You might think, "Grid Mix? I've never heard of it." That's right. Inspired by Grid Mask and Cut Mix ** I made it on my own ** Augmentation as shown below. I've tried a little to see if it works, so I'll leave it as a memo.
-** The effect of Grid Mix mentioned above was confirmed with cifer10. ** ** -** Compared with Cut Mix, which is an Augmentation of the same series. ** **
** Accuracy: The proposed method (Grid Mix) is slightly better ** ** Convergence: The existing method (CutMix) is excellent ** ** Tuning: Proposed method (Grid Mix) may be more troublesome **
I'm not sure because it's just for fun, but I was able to confirm the minimum potential.
One of the recently announced Data Augmentations is Grid Mask. As shown in the figure below, it is a method that masks the image in a grid pattern, which is superior to the conventional method such as Cutout.
Since various people have already introduced this in Qiita etc., I will omit the details, but it will be a method of randomly cutting out a part of the image, pasting it on another image, and giving a label by area ratio. I will. Source paper: https://arxiv.org/abs/1905.04899
I had some doubts about CutMix for some time. It seems that the amount of information is larger near the center, but I wonder if it is okay to simply decide the label by the area ratio.
For example, in the figure below, half of the areas are cats and half are dogs, but I think it's awkward to split the labels in half. It looks like a dog to me.
With a common model, the accuracy is compared by training the cifer10 dataset in the following three cases.
Conv8 layer shallow CNN (not pretrained) input shape: 32x32x3
GridMix Augmentation The proposed method is like a child of CutMix and GridMask, which mixes images with a grid of appropriate size. ** The mask is basically a checkered pattern, but the mesh pattern and no mix are stochastically created. ** **
The figure below shows the checkered pattern, mesh pattern, and no mix in order from the left.
** If only the checkered pattern was used, the mix ratio was constant at about 0.5 and the convergence was poor **, so I tried to make it easy in some cases. By adding a mesh pattern, it is possible to reproduce something similar to the existing method CutMix.
def grid_mixer(img_1, img_2, interval_h, interval_w, thresh=0.3):
#make checkerboad
h, w, _ = img_1.shape
h_start = np.random.randint(0,2*interval_h)
w_start = np.random.randint(0,2*interval_w)
h_grid = ((np.arange(h_start, h_start+h)//interval_h)%2).reshape(-1,1)
w_grid = ((np.arange(w_start, w_start+w)//interval_w)%2).reshape(1,-1)
checkerboard = np.abs(h_grid-w_grid)
#reverse vertical and/or horizontal
if np.random.rand()<thresh:
checkerboard += h_grid*w_grid
if np.random.rand()<thresh:
checkerboard += (1-h_grid)*(1-w_grid)
#mix images
mixed_img = img_1*checkerboard[:, :, np.newaxis]+img_2*(1-checkerboard[:, :, np.newaxis])

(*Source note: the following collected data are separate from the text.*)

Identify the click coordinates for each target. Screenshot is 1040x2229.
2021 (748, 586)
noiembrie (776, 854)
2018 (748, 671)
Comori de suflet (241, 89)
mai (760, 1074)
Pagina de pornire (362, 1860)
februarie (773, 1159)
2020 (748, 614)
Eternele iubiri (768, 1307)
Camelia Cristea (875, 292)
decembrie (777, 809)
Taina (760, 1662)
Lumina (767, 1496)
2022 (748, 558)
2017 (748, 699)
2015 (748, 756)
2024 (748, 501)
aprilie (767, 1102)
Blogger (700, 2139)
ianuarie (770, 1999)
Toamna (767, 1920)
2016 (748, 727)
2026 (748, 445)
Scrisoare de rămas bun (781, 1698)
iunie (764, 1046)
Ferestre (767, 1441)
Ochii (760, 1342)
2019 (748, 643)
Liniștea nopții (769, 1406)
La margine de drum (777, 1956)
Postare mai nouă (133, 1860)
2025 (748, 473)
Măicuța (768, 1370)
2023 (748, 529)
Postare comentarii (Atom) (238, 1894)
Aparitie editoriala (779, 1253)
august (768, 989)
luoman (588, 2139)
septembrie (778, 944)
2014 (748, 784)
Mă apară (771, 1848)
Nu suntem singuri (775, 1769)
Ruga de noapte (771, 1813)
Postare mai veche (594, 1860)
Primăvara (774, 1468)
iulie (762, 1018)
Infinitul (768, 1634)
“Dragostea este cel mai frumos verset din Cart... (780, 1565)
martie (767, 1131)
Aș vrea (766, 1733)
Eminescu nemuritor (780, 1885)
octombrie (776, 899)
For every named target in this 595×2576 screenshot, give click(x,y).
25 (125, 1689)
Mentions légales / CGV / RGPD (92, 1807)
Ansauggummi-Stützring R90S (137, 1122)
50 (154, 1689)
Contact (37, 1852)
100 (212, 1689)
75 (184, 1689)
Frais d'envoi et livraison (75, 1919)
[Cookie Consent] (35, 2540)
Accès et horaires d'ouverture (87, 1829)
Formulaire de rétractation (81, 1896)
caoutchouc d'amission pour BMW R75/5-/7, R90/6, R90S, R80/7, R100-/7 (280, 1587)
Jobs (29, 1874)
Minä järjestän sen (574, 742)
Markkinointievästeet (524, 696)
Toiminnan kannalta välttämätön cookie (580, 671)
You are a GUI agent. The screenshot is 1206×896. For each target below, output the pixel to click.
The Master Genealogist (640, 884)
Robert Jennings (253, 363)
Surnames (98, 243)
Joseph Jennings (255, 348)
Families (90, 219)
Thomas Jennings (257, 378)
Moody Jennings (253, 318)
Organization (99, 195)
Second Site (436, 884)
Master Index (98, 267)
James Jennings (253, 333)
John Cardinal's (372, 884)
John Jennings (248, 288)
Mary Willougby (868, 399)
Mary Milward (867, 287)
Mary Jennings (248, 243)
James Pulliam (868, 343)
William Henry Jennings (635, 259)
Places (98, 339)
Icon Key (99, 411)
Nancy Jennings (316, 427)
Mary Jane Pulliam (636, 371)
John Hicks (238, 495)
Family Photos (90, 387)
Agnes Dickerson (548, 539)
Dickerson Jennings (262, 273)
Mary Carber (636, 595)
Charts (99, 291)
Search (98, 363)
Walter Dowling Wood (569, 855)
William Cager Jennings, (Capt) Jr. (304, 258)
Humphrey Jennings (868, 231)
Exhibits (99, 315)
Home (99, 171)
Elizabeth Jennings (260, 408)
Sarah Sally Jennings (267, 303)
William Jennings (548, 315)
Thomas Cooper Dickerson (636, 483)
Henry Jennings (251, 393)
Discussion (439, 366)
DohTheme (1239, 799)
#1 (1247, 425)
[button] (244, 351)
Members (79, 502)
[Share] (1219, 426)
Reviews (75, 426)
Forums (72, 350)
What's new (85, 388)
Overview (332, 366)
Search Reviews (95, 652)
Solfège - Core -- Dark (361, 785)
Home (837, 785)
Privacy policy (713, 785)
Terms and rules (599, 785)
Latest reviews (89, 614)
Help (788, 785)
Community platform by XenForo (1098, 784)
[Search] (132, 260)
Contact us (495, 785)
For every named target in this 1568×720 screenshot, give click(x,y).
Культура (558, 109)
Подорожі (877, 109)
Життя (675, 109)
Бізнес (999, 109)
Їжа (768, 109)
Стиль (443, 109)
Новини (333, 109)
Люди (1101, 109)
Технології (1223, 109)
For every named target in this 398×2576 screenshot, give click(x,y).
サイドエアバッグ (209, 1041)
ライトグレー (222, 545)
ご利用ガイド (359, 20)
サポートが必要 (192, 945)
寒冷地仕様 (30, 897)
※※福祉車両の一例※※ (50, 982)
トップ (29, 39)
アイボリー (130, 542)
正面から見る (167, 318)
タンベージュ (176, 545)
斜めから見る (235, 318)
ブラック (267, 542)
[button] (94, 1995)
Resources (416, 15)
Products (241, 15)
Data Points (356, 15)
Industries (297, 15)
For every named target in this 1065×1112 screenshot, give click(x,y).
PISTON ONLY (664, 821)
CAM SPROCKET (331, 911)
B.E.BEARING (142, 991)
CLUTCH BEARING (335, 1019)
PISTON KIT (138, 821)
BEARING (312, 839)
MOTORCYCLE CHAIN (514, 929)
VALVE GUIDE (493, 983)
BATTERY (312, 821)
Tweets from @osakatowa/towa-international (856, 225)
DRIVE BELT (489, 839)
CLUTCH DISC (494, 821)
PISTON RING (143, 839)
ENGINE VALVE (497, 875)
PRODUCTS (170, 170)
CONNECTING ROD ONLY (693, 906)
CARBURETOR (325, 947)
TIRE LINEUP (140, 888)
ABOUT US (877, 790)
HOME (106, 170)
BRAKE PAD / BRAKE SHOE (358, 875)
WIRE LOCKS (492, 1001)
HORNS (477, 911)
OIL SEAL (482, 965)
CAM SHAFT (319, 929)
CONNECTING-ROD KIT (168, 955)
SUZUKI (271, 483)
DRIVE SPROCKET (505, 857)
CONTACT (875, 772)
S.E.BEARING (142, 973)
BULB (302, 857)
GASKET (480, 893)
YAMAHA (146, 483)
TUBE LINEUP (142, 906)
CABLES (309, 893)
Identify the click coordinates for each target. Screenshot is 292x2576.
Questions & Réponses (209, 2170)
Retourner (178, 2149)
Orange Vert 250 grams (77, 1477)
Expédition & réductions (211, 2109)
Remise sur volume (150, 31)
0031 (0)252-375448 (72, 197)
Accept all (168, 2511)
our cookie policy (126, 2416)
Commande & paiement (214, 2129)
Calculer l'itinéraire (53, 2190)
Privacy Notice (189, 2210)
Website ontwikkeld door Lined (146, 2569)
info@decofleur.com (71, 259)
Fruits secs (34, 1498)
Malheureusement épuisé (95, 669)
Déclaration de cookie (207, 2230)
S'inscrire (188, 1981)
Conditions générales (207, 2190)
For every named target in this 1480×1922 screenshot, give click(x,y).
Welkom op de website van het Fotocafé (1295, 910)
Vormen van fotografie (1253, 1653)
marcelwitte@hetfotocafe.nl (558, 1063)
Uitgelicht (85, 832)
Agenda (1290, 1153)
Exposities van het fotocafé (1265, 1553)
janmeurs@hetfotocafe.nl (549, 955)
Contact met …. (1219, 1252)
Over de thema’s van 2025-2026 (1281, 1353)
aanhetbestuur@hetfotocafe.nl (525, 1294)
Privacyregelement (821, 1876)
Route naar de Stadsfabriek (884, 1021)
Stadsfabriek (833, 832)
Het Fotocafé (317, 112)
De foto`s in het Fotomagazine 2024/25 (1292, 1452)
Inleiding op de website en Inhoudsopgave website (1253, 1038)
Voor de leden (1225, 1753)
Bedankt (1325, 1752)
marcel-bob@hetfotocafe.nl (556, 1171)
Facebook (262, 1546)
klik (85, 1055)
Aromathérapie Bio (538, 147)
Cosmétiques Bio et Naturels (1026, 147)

mix_rate = np.sum(checkerboard)/(h*w)
return mixed_img, mix_rate
h,w,_=img_1.shape
interval_h = h//np.random.uniform(2, 4)
interval_w = w//np.random.uniform(2, 4)
img, mix_rate = grid_mixer(img_1, img_m_2, interval_h, interval_w, 0.3)
As shown below, the neck is that there are a few parameters.
** Grid spacing: ** If the grid width is too fine, it seems that it can only be picked up in shallow layers (since the default size of cifer-10 is 32x32), so I set the image so that it is divided into 2 to 4 parts vertically and horizontally. I feel that this area also depends on the model. The aspect ratio of the grid is also set to be random, but the effect has not been confirmed.
** Checkered pattern-mesh pattern switching threshold: ** The horizontal mask is excluded with a 30% probability, and the vertical mask is excluded with a 30% probability. As a result, 49% will have a checkered pattern, 42% will have a mesh pattern, and the remaining 9% will have no mix. After all, it does the same thing as adjusting the β distribution used in CutMix and so on.
The table below shows the average values executed three times after tuning the learning rate and schedule parameters.
Case | Epochs | Val_Accuracy | Val_Loss |
---|---|---|---|
No Augmentation | 25 | 0.805 | 0.710 |
CutMix (beta=alpha=0.7) | 32 | 0.841 | 0.505 |
GridMix | 45 | 0.852 | 0.463 |
Grid Mix is slow to converge ... You may want to cut off the first few epochs. But the accuracy is a little better. It's only one case at most, but I feel a little possibility.
In conclusion, ** CutMixing like a Grid may be better than regular CutMix **. Since the verification is insufficient, it is only possible. I can't say anything without trying a little more. If anyone feels like it, they will cry and be happy if you give it a try. If it doesn't work at all, I cry and apologize.